At the heart of the settlement is a two-pronged transformation: $2.8 billion in backpay for approximately 390,000 athletes who competed between 2016 and 2024, and a forward-looking revenue-sharing model. Athletes in Power Five football and basketball programs will receive average settlements of around $135,000 over 10 years, while non-revenue athletes may qualify for as much as $1.85 million—if they can prove lost NIL (Name, Image, and Likeness) opportunities. The NCAA is responsible for 40% of the settlement costs, with the remaining 60% falling to conferences, intensifying fiscal pressures on mid-major and Group of Five schools (NCAA Settlement Summary, 2025).
Kentucky is in the SEC, which gets a lot of revenue from TV deals and that will help offset their costs, but what about a school like Tulane? Things could get pretty messy pretty fast.

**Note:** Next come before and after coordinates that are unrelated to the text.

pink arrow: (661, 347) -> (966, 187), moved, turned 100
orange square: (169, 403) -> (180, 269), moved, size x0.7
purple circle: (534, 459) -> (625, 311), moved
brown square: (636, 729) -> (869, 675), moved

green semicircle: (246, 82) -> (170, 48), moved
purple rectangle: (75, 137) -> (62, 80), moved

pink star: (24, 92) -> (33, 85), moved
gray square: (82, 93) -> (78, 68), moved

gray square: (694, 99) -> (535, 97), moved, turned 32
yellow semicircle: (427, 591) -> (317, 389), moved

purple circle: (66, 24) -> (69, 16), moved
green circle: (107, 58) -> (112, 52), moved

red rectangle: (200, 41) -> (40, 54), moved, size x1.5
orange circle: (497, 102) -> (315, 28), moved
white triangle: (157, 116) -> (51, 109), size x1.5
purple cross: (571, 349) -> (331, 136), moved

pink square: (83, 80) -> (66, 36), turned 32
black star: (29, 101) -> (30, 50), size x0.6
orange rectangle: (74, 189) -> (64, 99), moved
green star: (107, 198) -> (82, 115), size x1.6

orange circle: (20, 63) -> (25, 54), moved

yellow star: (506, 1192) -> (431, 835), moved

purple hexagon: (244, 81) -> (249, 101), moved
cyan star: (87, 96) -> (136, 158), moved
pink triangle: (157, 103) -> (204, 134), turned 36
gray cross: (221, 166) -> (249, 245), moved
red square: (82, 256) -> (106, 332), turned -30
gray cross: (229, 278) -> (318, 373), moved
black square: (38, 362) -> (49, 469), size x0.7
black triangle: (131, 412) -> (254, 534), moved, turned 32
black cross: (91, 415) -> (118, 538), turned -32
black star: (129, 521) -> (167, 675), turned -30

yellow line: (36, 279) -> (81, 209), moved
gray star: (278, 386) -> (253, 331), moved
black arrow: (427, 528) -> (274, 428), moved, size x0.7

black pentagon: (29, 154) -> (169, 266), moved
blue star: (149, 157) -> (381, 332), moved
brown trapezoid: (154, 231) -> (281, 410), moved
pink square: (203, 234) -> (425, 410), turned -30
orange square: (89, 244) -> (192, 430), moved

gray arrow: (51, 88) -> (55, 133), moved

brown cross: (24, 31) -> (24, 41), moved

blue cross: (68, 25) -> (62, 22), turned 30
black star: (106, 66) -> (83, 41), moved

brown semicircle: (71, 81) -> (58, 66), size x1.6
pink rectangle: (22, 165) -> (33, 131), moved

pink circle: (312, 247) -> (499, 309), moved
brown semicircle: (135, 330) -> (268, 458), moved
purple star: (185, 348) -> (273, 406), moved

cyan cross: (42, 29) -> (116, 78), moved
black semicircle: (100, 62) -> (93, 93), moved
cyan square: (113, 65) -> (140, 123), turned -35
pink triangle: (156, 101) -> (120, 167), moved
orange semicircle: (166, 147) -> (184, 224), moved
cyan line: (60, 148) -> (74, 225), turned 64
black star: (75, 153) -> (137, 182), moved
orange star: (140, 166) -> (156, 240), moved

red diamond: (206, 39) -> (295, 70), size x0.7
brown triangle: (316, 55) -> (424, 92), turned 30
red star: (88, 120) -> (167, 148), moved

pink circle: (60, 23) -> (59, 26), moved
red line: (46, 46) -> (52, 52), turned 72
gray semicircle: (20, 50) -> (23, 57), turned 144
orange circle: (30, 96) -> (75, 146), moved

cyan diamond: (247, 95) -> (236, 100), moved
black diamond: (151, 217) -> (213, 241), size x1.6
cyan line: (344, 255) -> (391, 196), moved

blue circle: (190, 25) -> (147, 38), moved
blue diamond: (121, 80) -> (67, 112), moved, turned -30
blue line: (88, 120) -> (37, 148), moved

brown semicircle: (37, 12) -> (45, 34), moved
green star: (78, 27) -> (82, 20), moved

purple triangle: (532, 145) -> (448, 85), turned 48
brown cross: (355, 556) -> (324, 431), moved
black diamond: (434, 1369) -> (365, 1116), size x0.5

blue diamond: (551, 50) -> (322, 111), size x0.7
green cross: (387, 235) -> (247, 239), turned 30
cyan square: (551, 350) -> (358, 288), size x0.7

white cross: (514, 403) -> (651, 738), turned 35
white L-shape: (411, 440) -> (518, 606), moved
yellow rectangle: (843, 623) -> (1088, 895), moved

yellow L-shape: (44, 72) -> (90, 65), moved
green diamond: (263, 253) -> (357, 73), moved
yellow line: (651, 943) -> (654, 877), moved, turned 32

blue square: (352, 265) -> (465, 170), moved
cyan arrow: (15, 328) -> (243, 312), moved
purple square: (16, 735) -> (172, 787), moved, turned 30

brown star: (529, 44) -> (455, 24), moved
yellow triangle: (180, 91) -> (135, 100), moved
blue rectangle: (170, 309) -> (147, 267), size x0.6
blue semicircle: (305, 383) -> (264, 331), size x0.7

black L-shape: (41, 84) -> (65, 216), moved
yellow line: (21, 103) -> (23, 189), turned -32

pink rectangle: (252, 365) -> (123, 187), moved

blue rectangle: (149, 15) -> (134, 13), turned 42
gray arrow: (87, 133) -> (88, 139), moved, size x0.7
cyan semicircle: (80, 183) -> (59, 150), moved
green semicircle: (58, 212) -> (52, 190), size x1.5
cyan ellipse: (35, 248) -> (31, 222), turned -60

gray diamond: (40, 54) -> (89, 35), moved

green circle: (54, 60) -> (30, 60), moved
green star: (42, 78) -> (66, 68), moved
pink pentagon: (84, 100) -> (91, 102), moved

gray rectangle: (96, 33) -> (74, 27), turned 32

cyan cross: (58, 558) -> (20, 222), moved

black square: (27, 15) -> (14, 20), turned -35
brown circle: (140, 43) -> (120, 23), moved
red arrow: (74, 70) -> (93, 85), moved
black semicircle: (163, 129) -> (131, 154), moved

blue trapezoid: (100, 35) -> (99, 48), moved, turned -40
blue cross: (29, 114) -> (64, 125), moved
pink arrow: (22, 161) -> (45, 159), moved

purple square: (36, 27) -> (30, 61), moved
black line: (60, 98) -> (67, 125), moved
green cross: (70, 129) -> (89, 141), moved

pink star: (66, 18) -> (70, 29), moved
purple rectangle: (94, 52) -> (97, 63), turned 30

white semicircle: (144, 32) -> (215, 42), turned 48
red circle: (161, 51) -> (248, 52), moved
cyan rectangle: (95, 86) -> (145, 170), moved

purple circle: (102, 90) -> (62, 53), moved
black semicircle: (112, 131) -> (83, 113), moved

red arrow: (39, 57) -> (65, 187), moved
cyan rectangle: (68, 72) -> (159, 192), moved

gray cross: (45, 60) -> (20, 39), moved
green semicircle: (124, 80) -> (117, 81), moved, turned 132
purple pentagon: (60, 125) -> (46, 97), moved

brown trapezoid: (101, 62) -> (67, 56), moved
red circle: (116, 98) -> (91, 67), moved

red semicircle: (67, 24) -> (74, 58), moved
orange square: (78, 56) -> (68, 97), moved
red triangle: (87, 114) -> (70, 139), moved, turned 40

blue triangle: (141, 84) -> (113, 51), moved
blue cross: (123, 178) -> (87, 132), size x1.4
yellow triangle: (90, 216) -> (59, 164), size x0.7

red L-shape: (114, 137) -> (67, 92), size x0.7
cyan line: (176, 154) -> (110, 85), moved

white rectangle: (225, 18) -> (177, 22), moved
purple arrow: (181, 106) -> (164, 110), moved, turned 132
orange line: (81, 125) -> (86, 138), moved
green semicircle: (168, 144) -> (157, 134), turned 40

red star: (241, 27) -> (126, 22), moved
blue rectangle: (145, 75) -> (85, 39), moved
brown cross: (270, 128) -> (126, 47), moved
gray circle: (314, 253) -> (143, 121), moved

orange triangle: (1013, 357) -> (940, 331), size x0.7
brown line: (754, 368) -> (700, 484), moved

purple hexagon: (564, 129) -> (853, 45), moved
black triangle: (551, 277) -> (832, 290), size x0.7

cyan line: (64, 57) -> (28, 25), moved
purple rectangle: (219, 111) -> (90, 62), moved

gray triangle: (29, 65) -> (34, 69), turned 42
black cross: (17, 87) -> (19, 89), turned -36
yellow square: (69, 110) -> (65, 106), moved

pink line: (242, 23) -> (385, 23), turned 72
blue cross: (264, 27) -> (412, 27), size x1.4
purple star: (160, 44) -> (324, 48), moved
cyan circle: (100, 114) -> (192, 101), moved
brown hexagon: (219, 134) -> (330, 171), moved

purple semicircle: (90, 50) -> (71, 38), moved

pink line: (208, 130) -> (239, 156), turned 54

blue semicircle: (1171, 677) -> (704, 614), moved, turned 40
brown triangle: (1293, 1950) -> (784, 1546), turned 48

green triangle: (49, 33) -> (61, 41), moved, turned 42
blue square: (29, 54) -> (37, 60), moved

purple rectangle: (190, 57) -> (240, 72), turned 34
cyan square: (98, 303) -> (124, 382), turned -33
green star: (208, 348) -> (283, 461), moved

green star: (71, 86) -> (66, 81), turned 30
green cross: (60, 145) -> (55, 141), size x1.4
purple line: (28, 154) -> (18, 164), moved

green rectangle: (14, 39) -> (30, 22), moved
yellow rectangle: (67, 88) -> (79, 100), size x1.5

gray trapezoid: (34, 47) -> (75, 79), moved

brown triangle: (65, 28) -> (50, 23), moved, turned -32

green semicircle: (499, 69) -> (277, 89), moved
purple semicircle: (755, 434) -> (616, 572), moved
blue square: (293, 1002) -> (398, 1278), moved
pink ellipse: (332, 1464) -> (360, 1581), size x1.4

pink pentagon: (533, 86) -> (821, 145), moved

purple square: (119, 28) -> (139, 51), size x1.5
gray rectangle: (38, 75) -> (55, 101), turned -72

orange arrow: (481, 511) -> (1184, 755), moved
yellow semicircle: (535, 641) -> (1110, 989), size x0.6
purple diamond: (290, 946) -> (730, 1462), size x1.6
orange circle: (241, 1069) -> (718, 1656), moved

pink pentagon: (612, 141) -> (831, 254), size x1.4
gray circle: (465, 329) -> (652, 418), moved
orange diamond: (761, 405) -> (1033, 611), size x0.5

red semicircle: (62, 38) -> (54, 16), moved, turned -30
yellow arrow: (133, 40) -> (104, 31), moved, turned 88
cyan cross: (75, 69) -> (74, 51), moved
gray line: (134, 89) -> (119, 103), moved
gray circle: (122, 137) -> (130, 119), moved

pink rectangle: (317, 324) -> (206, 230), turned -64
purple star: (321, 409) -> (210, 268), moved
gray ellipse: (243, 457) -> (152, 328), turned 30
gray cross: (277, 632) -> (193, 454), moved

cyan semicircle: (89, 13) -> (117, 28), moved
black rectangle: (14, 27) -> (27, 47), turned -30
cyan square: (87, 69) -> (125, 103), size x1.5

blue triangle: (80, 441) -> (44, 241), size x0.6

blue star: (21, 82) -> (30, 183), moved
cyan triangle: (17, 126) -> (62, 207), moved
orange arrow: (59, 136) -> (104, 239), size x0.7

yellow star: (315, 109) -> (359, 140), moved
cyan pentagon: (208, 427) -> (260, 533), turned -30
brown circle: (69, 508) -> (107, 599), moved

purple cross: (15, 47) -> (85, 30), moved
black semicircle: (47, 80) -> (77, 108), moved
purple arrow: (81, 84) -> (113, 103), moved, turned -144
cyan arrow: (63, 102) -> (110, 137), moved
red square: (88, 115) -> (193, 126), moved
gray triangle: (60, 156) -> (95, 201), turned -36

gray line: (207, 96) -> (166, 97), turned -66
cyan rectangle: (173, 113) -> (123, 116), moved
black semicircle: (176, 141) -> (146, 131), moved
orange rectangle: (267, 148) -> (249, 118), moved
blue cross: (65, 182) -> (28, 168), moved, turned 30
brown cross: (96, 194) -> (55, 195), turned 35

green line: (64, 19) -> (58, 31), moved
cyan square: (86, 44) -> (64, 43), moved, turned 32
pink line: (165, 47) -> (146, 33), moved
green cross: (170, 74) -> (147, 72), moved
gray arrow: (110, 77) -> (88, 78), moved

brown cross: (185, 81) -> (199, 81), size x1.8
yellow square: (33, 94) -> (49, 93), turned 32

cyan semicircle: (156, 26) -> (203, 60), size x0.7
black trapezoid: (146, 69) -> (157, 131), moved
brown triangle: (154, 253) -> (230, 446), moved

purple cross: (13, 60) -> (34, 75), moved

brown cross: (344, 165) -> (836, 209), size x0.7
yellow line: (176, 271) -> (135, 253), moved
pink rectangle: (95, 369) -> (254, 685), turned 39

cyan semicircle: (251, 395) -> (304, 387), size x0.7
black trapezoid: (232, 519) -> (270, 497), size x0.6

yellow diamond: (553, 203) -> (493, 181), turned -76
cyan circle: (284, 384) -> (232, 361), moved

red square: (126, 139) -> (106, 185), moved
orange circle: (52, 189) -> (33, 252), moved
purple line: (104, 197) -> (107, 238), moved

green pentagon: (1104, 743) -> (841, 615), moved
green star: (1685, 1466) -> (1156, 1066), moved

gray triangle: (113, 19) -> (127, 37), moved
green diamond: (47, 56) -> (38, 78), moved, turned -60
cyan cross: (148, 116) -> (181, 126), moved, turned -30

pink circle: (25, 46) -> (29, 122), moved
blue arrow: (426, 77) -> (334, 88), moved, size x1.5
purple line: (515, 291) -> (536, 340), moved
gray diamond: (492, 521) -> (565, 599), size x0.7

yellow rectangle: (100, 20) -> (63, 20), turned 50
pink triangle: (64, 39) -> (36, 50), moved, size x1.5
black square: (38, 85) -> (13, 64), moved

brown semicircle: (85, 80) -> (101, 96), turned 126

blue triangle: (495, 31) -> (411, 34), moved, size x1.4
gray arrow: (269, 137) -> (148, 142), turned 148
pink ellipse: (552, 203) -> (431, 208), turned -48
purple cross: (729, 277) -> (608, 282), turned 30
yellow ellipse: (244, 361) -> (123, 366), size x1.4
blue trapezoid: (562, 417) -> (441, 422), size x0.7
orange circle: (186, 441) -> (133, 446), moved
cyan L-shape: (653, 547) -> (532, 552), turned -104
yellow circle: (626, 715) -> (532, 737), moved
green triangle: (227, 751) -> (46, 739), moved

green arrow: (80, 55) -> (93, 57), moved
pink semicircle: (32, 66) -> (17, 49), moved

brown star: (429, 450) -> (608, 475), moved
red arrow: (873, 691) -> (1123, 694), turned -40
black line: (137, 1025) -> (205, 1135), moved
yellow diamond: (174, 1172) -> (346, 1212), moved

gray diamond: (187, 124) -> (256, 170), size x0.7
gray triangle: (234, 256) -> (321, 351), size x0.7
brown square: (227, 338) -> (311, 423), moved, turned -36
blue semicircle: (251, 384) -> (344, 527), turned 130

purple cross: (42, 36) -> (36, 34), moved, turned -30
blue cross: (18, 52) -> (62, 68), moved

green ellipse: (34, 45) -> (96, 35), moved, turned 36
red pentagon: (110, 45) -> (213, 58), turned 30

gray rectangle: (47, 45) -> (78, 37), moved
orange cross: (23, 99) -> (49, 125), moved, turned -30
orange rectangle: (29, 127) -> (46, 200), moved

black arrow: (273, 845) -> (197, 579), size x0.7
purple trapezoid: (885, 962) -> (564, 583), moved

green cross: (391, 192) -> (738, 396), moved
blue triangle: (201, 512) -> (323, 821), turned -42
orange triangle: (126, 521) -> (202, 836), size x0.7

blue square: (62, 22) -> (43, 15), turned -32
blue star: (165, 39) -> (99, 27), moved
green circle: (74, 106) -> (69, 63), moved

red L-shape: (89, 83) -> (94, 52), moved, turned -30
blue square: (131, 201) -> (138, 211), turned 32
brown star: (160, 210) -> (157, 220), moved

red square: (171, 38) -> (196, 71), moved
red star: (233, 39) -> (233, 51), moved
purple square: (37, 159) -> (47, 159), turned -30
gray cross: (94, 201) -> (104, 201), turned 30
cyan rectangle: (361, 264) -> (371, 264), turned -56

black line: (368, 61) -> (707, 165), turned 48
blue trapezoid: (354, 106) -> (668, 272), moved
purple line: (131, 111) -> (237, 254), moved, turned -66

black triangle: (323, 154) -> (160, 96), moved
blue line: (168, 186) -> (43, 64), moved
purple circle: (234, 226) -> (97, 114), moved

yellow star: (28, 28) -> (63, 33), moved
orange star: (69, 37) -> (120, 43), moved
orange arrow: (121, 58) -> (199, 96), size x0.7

Starting July 1, 2025, schools opting into the agreement may allocate up to $20.23 million annually in direct athlete payments, rising to $32.9 million by 2034. This funding is framed as NIL compensation in exchange for institutional brand promotion—effectively revenue-sharing in all but name. Top-tier programs like Texas, Alabama, and Ohio State are well-positioned to leverage this system, but smaller athletic departments may be left behind, potentially worsening competitive imbalance. The rich get richer.
One of the most contentious elements is the shift from scholarship limits to roster limits. Critics warn this change could reduce opportunities in non-revenue sports. While Judge Wilken mandated phased implementation to safeguard current athletes, advocacy groups argue the new rules threaten Title IX compliance and the viability of Olympic sports (Athletes.org, 2025).
The case itself builds on legal precedents including O’Bannon v. NCAA (2014) and NCAA v. Alston (2021), cementing a trajectory toward athlete empowerment. Plaintiffs like Arizona State swimmer Grant House and former Oregon basketball player Sedona Prince led the charge, with the court recognizing that restrictions on NIL and broadcast revenue violated antitrust law.
While schools must opt into the revenue-sharing model by June 15, 2025, some institutions—including the Ivy League and University of North Dakota—have already declined, citing financial and philosophical misalignment (ESPN, 2025). For fans, this is both a vindication and a reckoning. As athletes finally receive compensation that reflects their value, some lament the erosion of tradition. But make no mistake: college sports have entered a professionalized future—and there’s no turning back.